O.T.Henry Commentary Nahum
This title directs us to consider,
1. The great city against which the word of the Lord is here delivered; it is the burden of Nineveh, not only a prophecy, and a weighty one, but a burdensome prophecy, a dead weight to Nineveh, a mill-stone hanged about its neck. Nineveh was the place concerned, and the Assyrian monarchy, which that was the royal seat of. About 100 years before this Jonah had, in God's name, foretold the speedy overthrow of this great city; but then the Ninevites repented and were spared, and that decree did not bring forth. The Ninevites then saw clearly how much it was to their advantage to turn from their evil way; it was the saving of their city; and yet, soon after, they returned to it again; it became worse than ever, a bloody city, and full of lies and robbery.
They repented of their repentance, returned with the dog to his vomit, and at length grew worse than ever they had been. Then God sent them not this prophet, as Jonah, but this prophecy, to read them their doom, which was now irreversible.
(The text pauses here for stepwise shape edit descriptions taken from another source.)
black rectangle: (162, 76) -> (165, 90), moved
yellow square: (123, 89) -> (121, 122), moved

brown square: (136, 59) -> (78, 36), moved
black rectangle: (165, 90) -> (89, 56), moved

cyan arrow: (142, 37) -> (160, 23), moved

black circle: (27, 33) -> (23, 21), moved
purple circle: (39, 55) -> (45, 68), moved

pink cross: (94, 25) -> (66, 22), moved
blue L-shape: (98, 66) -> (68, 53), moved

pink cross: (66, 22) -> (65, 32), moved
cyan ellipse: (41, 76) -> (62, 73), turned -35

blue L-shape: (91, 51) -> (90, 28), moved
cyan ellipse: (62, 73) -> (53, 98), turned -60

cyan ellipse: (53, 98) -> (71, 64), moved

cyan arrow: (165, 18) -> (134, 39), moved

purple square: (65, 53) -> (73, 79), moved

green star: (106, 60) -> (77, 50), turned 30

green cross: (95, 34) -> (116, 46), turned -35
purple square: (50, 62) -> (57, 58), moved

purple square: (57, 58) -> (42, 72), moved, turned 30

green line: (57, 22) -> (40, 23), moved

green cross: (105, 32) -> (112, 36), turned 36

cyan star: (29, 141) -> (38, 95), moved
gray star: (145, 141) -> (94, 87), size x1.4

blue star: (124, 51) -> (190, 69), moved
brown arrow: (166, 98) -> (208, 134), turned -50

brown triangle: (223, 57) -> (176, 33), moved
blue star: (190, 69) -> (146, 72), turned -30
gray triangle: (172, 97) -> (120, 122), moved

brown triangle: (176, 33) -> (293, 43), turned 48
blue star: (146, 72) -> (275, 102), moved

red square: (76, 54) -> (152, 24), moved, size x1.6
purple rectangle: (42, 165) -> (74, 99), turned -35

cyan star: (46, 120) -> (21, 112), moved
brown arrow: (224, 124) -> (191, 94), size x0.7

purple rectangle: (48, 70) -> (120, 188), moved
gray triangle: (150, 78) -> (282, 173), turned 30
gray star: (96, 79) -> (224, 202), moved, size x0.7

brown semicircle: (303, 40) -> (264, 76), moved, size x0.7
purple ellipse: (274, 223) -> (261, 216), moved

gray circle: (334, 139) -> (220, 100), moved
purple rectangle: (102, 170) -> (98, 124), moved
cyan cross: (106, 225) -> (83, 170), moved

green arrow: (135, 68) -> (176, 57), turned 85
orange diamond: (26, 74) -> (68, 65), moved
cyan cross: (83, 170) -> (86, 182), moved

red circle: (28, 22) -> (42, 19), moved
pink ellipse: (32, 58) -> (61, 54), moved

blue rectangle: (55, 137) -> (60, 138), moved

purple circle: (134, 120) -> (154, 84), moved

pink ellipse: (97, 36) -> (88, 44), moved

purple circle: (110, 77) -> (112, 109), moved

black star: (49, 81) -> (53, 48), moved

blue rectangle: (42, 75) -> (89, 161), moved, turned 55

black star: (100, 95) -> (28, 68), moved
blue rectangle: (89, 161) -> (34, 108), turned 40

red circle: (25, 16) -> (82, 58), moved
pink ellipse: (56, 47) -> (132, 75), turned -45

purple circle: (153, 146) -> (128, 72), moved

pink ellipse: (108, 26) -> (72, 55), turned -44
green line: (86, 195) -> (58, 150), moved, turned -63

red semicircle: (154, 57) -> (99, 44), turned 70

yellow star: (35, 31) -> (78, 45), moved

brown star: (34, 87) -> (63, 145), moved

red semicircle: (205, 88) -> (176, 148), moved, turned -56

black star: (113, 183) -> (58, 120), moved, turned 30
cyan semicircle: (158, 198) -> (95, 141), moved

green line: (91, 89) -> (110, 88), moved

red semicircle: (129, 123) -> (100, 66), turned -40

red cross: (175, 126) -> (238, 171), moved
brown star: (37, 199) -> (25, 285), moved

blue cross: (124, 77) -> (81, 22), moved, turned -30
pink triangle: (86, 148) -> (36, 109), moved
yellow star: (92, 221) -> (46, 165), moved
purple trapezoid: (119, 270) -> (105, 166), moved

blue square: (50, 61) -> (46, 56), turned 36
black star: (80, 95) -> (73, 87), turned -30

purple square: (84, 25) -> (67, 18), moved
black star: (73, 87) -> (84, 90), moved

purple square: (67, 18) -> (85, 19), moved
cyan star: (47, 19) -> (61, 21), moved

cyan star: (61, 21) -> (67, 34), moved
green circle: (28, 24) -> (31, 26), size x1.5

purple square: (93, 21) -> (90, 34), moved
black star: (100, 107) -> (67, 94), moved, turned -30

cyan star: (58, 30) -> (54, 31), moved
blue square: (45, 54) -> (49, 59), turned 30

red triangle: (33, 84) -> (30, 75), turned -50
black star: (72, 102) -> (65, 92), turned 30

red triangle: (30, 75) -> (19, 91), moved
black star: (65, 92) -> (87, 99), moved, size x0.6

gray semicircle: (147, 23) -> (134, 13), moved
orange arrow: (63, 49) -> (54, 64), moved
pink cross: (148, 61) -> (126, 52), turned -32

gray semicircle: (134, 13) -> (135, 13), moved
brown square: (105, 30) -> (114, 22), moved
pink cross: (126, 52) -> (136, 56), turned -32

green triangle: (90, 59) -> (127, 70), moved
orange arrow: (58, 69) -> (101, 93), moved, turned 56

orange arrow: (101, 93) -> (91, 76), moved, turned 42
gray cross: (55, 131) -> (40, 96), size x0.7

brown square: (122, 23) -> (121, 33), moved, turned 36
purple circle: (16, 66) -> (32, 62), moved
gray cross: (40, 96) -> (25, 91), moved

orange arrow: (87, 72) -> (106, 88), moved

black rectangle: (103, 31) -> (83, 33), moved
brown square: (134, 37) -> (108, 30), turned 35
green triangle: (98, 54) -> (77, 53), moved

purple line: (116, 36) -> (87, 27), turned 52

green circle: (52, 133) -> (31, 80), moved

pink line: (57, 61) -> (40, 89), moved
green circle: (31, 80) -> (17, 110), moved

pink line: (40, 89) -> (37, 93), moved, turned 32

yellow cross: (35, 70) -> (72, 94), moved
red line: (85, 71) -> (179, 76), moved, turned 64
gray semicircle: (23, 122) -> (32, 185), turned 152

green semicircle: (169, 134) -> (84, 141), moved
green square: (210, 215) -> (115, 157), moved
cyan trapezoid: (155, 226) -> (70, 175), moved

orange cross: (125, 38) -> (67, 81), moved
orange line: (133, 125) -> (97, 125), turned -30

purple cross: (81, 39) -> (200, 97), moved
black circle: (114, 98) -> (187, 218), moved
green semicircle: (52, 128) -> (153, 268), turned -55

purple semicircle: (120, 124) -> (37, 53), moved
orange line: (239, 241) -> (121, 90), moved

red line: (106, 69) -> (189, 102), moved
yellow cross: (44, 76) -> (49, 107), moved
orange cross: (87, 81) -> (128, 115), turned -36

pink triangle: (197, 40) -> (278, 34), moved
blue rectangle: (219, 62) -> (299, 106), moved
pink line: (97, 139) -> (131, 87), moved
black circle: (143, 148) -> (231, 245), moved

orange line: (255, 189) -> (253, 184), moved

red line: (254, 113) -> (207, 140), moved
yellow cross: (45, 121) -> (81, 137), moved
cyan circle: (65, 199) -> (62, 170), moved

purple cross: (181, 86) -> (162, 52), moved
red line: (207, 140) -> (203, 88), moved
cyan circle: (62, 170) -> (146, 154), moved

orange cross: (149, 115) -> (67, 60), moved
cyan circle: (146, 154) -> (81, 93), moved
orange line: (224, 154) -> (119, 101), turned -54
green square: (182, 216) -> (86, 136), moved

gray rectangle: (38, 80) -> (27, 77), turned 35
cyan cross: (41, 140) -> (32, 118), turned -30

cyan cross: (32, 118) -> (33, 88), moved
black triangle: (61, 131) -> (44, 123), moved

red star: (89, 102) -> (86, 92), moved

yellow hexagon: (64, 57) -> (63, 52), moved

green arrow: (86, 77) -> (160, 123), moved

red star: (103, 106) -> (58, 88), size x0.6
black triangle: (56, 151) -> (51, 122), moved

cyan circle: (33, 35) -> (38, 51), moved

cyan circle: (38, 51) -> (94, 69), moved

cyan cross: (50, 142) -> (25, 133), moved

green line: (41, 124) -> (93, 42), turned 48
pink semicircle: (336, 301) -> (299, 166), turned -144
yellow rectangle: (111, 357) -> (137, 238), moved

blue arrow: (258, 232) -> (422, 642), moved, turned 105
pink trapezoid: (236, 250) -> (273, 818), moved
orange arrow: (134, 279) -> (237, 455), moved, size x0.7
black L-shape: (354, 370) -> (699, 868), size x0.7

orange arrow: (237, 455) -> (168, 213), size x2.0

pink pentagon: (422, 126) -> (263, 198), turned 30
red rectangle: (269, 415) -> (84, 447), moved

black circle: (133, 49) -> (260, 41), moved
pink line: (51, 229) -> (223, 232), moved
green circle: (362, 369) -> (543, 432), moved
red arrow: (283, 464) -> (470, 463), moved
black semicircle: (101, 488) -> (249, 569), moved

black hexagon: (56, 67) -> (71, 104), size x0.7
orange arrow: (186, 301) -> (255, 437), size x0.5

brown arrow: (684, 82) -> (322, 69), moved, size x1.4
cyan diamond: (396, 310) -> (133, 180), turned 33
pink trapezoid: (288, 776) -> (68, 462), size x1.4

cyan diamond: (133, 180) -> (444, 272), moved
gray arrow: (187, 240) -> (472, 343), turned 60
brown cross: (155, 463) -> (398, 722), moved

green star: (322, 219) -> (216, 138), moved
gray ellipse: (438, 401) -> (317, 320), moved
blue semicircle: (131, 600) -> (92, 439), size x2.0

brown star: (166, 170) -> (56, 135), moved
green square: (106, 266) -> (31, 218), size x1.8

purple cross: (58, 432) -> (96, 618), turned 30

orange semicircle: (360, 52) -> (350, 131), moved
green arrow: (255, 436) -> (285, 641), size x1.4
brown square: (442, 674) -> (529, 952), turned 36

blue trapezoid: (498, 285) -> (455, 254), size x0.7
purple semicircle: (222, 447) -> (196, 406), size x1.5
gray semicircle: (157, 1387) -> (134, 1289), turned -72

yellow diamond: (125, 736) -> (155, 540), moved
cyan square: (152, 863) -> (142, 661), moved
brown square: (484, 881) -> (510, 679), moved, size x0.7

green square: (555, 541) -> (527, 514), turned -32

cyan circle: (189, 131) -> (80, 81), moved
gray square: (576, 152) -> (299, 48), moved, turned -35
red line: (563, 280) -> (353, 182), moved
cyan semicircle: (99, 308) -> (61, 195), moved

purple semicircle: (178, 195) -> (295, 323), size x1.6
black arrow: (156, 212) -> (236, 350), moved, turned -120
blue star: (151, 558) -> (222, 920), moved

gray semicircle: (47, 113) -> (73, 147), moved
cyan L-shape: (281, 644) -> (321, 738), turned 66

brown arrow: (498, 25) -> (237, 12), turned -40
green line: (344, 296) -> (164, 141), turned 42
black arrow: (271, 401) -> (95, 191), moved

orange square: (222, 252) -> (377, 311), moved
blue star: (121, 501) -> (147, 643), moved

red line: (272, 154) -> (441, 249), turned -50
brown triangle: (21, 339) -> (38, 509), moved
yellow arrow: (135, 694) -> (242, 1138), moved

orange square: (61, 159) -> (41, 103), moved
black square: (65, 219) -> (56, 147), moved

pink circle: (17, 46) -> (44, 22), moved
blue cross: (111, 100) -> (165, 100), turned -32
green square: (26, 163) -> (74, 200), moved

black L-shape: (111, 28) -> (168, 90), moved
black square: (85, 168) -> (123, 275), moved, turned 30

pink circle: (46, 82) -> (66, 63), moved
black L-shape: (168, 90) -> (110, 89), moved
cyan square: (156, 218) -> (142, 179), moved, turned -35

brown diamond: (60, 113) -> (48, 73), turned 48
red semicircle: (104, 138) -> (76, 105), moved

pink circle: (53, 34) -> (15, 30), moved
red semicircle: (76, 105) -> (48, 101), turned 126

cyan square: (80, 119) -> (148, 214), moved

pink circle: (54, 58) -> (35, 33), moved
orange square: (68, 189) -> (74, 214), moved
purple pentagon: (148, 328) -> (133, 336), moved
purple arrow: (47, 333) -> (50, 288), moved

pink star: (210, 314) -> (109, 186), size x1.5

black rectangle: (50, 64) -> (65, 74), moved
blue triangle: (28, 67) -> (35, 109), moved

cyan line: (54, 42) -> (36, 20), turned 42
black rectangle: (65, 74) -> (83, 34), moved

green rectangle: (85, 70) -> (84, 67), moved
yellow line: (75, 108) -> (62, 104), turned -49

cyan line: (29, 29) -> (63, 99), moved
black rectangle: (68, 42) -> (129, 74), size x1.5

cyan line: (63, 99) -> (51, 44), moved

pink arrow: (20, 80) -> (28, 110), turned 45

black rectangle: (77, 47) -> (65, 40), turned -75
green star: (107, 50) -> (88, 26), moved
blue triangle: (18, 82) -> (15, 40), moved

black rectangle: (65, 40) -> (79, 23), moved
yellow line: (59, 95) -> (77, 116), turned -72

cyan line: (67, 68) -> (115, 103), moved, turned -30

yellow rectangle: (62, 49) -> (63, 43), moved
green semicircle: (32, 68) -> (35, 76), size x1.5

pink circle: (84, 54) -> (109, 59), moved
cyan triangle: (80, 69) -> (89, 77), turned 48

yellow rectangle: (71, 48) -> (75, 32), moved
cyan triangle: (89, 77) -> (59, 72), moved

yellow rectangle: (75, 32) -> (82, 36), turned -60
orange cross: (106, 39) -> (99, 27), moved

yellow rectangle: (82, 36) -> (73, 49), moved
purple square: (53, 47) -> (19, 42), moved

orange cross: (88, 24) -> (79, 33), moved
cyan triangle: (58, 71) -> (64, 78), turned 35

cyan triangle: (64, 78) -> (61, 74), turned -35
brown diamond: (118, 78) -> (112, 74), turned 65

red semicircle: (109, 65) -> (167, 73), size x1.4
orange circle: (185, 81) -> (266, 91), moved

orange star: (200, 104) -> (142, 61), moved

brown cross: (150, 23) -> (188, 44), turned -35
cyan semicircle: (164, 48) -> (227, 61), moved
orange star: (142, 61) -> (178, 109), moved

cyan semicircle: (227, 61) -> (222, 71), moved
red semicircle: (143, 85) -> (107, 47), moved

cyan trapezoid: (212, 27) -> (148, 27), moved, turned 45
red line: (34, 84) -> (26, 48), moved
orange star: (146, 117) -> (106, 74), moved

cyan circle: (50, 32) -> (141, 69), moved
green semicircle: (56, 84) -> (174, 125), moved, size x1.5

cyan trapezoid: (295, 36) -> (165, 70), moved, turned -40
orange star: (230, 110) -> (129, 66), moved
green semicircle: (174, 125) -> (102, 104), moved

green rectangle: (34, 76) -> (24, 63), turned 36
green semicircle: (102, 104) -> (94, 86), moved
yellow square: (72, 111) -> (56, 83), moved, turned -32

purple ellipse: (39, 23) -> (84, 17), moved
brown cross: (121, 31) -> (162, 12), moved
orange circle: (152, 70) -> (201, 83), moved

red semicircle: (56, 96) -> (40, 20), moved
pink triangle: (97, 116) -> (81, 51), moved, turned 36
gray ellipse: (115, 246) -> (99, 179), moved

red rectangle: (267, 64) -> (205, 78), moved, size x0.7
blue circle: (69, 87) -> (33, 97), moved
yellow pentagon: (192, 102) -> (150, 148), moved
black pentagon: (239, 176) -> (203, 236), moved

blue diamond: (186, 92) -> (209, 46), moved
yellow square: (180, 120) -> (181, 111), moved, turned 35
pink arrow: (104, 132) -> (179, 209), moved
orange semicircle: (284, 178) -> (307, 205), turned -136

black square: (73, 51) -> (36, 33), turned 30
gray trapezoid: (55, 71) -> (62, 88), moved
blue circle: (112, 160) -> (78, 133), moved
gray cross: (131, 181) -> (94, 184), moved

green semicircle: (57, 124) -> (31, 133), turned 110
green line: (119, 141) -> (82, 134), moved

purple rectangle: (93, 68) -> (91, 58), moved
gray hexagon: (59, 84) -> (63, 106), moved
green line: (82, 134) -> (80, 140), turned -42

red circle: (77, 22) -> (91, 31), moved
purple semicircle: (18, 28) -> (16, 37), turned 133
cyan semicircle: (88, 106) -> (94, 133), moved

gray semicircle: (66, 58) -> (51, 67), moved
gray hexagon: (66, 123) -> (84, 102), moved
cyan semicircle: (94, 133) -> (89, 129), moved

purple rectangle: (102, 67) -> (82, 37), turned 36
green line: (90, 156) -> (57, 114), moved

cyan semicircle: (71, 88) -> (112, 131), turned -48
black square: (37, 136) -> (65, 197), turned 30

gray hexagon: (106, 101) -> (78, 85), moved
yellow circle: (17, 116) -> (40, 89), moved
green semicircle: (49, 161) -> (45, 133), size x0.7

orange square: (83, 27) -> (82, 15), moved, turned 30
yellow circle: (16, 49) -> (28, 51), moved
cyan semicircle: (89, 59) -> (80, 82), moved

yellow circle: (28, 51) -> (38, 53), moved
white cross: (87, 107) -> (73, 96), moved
Note, The reprieve will not be continued if the repentance be not continued in. If men turn from the good they began to do, they can expect no other than that God should turn from the favour he began to show, Jer 18:10.
2. The poor prophet by whom the word of the Lord is here delivered: It is the book of the vision of Nahum the Elkoshite. The burden of Nineveh was what the prophet plainly foresaw, for it was his vision, and what he left upon record (it is the book of the vision), that, when he was gone, the event might be compared with the prediction and might confirm it. All the account we have of the prophet himself is that he was an Elkoshite, of the town called Elkes, or Elcos, which, Jerome says, was in Galilee. Some observe that the scripture ordinarily says little of the prophets themselves, that our faith might not stand upon their authority, but upon that of the blessed Spirit by whom their prophecies were indicted.